How Can I Achieve Even Liquid Distribution in My Device?

[GuccYi]

Liquid Distribution Problem -- please help

Hello guys, I'm a mechanical engineer fresh out the college.
I'm designing a liquid transferring device, and really really need some advice/help.

So, my device right now has one 13mm diameter inlet that divides into twelve 4mm diameter “tubes” which are 77mm long, and the each tube have eight 3mm diameter outlets which are 9mm apart.
Simply put, there is 1 big 13mm inlet that leads to 96 small 3mm outlets.

My problem right now is that I don’t know where to start off to find the optimal inlet pressure/diameter as well as the optimal outlet diameter in order to transfer/distribute water throughout the device evenly. The outlet pressure doesn't matter for my application, but it just needs to dispense the water evenly throughout all the outlets.

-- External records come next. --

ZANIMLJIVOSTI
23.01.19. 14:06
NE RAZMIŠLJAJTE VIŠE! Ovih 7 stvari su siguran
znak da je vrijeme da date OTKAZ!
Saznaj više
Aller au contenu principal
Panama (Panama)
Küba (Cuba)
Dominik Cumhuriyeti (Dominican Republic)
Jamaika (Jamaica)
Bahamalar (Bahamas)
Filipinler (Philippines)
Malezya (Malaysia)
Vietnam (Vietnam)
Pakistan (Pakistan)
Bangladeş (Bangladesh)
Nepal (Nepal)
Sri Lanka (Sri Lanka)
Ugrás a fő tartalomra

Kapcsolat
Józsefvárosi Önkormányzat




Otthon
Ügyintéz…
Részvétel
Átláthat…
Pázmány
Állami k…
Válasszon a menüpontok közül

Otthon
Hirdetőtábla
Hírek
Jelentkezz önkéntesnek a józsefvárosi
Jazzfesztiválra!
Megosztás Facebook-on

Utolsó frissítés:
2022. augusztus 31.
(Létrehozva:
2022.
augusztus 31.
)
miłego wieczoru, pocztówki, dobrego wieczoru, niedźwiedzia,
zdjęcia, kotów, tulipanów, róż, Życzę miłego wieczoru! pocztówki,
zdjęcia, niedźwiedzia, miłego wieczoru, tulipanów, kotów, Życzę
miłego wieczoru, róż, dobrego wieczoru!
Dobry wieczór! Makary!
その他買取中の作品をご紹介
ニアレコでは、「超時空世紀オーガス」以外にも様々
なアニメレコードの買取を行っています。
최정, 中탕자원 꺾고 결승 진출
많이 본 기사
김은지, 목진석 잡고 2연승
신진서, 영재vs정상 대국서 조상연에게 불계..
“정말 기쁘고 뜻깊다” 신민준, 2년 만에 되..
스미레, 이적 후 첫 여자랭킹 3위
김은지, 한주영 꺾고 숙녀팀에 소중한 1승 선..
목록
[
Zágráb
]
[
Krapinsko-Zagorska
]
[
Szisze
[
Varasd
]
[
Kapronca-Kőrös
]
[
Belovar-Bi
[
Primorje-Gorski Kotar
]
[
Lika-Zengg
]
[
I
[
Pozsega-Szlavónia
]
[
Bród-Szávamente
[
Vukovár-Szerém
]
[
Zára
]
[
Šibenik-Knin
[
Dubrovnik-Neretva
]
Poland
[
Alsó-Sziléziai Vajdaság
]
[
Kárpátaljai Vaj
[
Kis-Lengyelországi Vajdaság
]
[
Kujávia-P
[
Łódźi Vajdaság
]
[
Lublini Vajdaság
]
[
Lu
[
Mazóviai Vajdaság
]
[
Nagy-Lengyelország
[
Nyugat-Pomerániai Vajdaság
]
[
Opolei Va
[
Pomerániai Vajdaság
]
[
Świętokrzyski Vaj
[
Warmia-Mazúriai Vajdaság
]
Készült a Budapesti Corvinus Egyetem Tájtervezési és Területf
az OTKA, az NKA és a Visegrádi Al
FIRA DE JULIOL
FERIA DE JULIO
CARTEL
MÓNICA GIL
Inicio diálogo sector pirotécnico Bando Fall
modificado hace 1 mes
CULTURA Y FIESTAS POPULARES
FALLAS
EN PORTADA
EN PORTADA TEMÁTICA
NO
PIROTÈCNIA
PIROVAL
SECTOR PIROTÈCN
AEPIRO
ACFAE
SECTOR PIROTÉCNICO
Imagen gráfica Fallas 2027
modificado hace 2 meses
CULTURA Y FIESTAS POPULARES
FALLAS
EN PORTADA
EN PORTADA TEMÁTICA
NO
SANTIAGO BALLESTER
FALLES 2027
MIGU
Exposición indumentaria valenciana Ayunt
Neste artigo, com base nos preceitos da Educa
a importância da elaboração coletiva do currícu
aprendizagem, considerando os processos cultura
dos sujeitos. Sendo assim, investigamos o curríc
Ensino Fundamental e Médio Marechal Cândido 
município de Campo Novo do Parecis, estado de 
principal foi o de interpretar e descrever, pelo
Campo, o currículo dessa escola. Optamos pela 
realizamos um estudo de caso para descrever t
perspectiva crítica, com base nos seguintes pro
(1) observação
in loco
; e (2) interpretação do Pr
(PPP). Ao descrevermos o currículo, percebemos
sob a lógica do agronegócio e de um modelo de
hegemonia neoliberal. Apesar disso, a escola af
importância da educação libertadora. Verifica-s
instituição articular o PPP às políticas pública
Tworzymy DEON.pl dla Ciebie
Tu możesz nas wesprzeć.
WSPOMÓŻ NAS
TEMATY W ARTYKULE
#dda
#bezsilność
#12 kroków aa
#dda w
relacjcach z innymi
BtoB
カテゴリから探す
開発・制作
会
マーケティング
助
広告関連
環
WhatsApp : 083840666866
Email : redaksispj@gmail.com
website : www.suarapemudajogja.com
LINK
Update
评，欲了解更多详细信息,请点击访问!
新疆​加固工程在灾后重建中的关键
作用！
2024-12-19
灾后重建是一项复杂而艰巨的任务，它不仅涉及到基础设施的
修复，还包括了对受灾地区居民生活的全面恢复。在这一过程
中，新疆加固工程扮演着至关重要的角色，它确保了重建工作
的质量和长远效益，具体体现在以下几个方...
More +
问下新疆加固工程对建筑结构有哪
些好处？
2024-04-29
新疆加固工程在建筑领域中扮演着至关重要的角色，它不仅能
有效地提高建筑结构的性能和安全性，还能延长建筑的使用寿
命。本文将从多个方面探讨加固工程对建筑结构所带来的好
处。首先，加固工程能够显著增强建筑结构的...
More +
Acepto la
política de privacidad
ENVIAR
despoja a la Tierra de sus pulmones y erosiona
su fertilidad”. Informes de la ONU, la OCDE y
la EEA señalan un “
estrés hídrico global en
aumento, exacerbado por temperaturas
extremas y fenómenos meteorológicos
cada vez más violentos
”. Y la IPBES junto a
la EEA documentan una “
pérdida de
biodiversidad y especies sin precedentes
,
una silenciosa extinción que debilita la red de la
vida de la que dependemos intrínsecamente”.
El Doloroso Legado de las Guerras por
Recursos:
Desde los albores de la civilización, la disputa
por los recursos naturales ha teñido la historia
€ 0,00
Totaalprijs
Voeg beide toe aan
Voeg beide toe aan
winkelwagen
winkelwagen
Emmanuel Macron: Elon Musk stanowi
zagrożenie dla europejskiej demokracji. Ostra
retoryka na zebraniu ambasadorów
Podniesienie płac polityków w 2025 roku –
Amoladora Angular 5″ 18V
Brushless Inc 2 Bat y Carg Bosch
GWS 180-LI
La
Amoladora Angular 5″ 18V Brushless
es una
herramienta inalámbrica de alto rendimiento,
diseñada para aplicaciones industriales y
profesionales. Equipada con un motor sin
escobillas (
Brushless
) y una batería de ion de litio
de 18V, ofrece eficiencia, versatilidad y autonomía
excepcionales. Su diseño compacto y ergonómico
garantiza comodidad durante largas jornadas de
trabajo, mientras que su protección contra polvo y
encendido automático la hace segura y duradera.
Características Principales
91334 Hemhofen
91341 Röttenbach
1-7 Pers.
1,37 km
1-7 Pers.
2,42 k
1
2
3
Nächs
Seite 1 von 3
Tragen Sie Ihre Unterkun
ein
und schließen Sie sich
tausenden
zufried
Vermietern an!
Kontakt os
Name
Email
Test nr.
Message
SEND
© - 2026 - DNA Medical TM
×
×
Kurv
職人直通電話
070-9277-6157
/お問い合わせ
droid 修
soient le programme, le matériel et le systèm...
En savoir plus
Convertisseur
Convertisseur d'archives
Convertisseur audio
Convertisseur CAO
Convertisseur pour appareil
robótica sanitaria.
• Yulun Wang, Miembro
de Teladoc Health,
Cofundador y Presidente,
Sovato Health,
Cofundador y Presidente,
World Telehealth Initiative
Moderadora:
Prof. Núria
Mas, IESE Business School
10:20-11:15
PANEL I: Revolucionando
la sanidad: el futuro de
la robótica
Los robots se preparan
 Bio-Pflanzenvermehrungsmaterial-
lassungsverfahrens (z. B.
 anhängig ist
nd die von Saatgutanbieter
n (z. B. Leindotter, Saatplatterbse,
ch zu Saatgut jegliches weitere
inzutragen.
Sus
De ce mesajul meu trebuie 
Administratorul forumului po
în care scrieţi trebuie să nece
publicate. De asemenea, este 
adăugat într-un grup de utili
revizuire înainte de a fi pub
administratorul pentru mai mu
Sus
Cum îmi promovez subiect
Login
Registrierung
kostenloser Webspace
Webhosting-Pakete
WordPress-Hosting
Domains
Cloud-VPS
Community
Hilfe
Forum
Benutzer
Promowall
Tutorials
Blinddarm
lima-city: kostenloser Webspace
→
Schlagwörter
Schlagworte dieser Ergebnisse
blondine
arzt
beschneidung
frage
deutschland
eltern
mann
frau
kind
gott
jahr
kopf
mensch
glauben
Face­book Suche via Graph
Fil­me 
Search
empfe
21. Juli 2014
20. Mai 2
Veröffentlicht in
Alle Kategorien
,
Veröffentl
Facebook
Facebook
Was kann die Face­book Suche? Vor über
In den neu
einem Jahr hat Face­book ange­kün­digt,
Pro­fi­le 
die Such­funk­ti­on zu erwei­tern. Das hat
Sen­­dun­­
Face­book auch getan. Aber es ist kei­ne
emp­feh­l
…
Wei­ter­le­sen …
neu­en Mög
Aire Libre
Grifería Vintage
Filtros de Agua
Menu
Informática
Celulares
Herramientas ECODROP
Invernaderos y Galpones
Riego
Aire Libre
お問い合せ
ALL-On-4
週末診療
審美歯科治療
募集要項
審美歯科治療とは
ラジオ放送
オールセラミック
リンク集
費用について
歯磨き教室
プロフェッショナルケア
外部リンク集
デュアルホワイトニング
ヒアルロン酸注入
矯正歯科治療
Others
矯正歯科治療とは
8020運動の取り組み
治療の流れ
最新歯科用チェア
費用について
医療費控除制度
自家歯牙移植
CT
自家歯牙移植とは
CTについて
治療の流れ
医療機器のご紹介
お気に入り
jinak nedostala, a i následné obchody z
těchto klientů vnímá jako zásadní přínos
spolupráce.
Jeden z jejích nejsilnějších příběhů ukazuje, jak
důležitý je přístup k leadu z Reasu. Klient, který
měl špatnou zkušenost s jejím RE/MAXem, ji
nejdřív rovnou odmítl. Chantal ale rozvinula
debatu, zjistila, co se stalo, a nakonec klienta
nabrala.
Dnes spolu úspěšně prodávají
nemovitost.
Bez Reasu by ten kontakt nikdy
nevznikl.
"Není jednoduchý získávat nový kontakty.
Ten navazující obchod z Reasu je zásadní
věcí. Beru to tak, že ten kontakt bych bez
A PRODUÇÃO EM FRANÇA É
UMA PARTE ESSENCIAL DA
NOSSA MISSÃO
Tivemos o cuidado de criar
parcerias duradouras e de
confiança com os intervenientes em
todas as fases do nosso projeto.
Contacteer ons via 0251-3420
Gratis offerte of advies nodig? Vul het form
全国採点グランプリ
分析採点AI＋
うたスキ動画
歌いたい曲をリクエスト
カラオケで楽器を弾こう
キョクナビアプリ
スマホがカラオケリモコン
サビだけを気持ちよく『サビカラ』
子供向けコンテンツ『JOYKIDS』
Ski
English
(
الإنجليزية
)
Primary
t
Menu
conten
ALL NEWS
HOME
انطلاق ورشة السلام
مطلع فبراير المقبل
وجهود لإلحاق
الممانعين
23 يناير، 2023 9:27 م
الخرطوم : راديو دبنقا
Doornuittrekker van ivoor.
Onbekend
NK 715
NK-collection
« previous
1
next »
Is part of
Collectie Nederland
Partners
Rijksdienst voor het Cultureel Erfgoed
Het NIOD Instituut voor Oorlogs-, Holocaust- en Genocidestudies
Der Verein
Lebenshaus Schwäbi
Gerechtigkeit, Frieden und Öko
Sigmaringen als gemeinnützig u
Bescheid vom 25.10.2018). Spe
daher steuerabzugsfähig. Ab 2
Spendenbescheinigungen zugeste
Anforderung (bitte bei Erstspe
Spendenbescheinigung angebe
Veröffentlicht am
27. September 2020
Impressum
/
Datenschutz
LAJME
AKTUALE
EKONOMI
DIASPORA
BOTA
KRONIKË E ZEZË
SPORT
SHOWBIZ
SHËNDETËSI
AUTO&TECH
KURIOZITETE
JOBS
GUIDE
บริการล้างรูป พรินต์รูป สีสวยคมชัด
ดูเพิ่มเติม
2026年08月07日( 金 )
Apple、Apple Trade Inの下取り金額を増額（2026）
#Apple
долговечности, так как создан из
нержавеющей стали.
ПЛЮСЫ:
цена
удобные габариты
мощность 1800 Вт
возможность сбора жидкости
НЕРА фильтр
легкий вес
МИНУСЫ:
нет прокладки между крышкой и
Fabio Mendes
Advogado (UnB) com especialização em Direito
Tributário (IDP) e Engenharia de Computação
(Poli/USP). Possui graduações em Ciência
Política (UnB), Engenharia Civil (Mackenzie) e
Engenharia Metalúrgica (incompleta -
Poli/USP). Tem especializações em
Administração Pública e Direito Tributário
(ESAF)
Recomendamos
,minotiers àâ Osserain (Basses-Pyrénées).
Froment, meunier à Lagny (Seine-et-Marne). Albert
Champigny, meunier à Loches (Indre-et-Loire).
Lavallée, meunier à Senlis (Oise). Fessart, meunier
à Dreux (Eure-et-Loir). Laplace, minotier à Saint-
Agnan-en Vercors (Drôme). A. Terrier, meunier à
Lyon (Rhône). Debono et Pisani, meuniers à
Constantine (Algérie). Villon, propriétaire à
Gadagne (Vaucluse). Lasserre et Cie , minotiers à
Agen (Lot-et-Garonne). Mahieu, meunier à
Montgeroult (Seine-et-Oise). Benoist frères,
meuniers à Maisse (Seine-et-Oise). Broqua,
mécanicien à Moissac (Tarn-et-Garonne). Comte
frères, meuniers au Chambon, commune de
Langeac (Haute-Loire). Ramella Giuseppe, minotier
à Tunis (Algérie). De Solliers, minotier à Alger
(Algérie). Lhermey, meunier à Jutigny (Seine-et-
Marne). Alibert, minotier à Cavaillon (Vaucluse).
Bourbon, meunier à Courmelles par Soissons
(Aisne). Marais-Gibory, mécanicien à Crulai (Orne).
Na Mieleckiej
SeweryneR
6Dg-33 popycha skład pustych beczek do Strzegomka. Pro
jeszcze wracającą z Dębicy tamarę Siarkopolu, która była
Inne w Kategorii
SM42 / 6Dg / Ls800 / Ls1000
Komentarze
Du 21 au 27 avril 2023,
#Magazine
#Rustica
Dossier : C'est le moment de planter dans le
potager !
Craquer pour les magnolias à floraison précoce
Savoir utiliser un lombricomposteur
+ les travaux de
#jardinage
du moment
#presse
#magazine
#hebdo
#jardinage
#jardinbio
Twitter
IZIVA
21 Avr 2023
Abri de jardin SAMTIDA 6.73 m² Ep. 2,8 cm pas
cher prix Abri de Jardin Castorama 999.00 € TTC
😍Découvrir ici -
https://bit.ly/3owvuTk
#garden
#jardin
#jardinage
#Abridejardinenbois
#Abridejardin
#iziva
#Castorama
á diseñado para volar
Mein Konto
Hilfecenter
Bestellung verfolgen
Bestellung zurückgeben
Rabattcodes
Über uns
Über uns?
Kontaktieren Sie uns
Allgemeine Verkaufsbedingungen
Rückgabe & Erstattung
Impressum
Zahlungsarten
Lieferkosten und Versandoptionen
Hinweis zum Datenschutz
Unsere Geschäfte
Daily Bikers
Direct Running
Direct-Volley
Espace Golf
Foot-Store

How could I approach this problem? Am I just missing a really simple point, or could it be a pretty tough problem? I’m thinking that the first thing that needs to be solved is the optimal pressure needed in order to push the water through 77mm “tube” all the way up to the last (8th) hole.

Thank you so much for your time!

-Guccyi

 

[Chestermiller]

Hello guys, I'm a mechanical engineer fresh out the college.
I'm designing a liquid transferring device, and really really need some advice/help.

So, my device right now has one 13mm diameter inlet that divides into twelve 4mm diameter “tubes” which are 77mm long, and the each tube have eight 3mm diameter outlets which are 9mm apart.
Simply put, there is 1 big 13mm inlet that leads to 96 small 3mm outlets.

My problem right now is that I don’t know where to start off to find the optimal inlet pressure/diameter as well as the optimal outlet diameter in order to transfer/distribute water throughout the device evenly. The outlet pressure doesn't matter for my application, but it just needs to dispense the water evenly throughout all the outlets.

How could I approach this problem? Am I just missing a really simple point, or could it be a pretty tough problem? I’m thinking that the first thing that needs to be solved is the optimal pressure needed in order to push the water through 77mm “tube” all the way up to the last (8th) hole.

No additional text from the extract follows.